Капитан Нильсен неторопливо прихлебывал чай. Глядя на него, никто не подумал бы, что идет серьезный, напряженный разговор. Нет, внешне ничто не напоминало спора. И все-таки все мы, присутствовавшие при разговоре, понимали, что столкнулись два сильных, упорных человека и что между ними идет поединок.

Капитан Нильсен допил вторую кружку чая, и одновременно с капитаном допили свои кружки и матросы. И все трое поставили кружки на землю.

– Так как же вы ответите на мою просьбу? – спросил капитан Нильсен.

– Я рад был бы помочь товарищу, – сказал капитан Коновалов, – но, к сожалению, не могу. – Потом он повернулся и сказал Глафире: – Предложи гостям чаю, Глаша.

Глафира подошла с чайником, но капитан Нильсен закрыл свою кружку рукой, и за ним закрыли руками свои кружки оба матроса.

– Я больше не хочу, – сказал капитан Нильсен и встал.

– Может, господа матросы выпьют? – спросил любезно Фома Тимофеевич.

– Нет, – резко сказал Нильсен, – они больше не хотят. Спасибо за угощение. Оле, Христиан.

Матросы встали, как по команде. Встал и Фома Тимофеевич.

– Простите, господин капитан, – сказал он, – я расшибся при высадке. Я нездоров. Я пойду полежу. Располагайтесь на нашем советском острове, как вам будет удобно.

Он церемонно поклонился, и таким же церемонным поклоном ответил ему капитан Нильсен.

Конечно, Фома Тимофеевич действительно чувствовал еебя нехорошо, это было видно. И все-таки мне казалось, что за этой фразой стоит не просто сообщение о своем нездоровье. Мне показалось, что Фома Тимофеевич хотел сказать другое: если, мол, так, дорогой друг, Генрих Нильсен, если, мол, ты не хочешь нас, потерпевших кораблекрушение, доставить в советский порт, то, стало быть, нам с тобой и толковать не о чем. Мешать я тебе не буду, я правила моряцкого товарищества знаю и соблюдаю, но дела с тобой иметь не хочу. И кажется мне, что капитан Нильсен эти не сказанные Фомой Тимофеевичем слова отлично понял.

Три норвежца встали, поклонились и зашагали вниз. Неторопливо они дошли до берега и сели все трое на камни. Капитан посредине, матросы по бокам.

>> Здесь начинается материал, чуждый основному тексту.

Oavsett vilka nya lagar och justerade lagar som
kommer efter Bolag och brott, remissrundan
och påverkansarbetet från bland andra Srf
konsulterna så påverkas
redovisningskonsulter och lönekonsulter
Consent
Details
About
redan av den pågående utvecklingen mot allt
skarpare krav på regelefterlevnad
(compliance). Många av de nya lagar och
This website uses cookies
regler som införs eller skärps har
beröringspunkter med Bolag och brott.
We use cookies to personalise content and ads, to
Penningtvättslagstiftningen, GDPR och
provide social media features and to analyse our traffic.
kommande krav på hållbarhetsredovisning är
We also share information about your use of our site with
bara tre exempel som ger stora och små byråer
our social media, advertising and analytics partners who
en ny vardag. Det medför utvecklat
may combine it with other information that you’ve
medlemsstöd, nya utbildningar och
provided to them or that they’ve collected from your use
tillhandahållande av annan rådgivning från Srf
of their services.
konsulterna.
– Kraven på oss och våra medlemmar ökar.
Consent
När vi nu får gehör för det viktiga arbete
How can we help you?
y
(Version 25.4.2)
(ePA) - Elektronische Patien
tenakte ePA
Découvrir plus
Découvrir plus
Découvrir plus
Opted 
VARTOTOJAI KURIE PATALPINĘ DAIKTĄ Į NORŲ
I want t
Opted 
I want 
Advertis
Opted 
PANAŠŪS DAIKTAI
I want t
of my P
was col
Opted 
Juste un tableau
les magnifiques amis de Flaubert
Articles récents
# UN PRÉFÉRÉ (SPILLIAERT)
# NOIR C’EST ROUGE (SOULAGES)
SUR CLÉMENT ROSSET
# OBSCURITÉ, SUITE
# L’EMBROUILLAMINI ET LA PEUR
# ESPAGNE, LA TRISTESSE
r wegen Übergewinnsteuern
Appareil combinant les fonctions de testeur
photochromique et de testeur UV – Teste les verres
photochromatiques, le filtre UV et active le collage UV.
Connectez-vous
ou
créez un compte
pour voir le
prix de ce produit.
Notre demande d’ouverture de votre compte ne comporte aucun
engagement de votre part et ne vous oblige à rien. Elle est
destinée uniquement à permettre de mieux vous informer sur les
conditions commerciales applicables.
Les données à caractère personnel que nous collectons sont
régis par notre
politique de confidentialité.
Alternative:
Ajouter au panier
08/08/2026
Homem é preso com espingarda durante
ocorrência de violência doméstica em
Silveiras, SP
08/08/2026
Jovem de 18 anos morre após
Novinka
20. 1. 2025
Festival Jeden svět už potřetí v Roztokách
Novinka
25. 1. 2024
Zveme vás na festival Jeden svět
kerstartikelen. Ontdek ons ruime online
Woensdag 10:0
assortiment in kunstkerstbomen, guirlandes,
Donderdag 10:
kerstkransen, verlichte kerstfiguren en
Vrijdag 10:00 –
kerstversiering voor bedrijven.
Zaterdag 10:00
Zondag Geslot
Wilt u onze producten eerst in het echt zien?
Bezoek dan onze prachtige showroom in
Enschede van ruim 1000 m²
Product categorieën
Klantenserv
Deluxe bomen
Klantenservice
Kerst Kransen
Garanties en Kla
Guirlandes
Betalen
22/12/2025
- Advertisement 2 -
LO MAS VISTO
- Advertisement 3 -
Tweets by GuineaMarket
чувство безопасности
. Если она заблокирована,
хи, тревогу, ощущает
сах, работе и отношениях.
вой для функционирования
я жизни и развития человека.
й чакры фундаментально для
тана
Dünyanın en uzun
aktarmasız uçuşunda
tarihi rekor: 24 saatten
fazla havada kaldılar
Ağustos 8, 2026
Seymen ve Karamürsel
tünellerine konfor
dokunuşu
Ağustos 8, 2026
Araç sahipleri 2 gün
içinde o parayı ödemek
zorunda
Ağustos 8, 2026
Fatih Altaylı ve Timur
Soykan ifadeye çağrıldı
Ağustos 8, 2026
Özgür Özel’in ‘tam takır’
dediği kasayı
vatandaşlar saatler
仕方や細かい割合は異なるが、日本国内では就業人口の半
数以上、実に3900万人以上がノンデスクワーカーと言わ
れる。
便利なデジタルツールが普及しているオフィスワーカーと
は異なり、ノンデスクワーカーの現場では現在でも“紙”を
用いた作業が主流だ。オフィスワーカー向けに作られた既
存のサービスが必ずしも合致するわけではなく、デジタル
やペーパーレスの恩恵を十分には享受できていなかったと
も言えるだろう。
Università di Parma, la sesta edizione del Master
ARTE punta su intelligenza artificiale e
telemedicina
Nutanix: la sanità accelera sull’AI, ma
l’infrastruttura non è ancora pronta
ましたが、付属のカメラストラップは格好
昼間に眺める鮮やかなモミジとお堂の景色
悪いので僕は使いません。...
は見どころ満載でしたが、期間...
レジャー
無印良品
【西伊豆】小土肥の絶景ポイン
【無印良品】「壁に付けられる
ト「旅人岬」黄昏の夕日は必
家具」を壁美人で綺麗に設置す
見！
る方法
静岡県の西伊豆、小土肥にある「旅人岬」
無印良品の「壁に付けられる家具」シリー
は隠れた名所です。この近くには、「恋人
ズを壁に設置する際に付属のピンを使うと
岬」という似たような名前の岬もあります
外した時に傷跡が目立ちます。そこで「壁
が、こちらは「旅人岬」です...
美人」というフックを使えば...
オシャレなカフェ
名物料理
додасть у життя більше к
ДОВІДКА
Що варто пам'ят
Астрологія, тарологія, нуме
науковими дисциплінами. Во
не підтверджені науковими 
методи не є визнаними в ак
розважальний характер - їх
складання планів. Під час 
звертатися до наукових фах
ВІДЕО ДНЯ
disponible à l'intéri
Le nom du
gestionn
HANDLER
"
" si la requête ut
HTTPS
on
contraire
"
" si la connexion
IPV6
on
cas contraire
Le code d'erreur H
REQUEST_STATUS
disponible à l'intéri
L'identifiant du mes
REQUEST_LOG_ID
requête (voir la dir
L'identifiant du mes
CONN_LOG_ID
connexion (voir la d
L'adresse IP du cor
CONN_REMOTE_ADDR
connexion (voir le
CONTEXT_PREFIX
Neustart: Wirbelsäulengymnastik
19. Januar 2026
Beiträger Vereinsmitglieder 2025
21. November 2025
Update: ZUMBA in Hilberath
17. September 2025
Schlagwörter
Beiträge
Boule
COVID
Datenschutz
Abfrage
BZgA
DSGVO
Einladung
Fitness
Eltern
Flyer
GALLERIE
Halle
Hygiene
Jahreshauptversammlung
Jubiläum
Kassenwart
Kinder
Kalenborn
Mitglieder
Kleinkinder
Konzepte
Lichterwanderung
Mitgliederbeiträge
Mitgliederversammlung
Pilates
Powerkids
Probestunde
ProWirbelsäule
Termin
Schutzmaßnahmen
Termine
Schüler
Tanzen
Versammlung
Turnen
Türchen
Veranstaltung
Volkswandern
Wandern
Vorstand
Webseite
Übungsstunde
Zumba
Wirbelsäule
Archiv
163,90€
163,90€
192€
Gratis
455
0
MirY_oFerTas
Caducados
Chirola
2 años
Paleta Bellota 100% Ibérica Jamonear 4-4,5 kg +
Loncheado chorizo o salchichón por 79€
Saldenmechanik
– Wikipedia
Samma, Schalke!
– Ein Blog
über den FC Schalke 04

– Скоты! – сказал Фома Тимофеевич, глядя им вслед. – Просто скоты!

Он не торопясь набил трубку табаком, чиркнул спичкой и с наслаждением закурил.

– Можно у вас табачку, Фома Тимофеевич? – спросил Жгутов.

Фома Тимофеевич не глядя протянул Жгутову кисет. Жгутов вынул из кармана тетрадку – я вспомнил эту тетрадку, он её уже вынимал при мне из кармана, – оторвал кусочек тонкой розовой обложки, насыпал табак, свернул папиросу, достал из кармана спички и закурил. Потом он отдал Фоме Тимофеевичу кисет, сунул руки в карманы, прошелся раза два или три перед пещерой, повернулся и не торопясь, будто прогуливаясь, поглядывая вокруг, пошел вниз. Три норвежца, сидя на берегу на камнях, молча курили, и клубы табачного дыма поднимались над ними. Только над капитаном поднимались клубы синего дыма, а над матросами – серого. Видно, та-бакя были разные.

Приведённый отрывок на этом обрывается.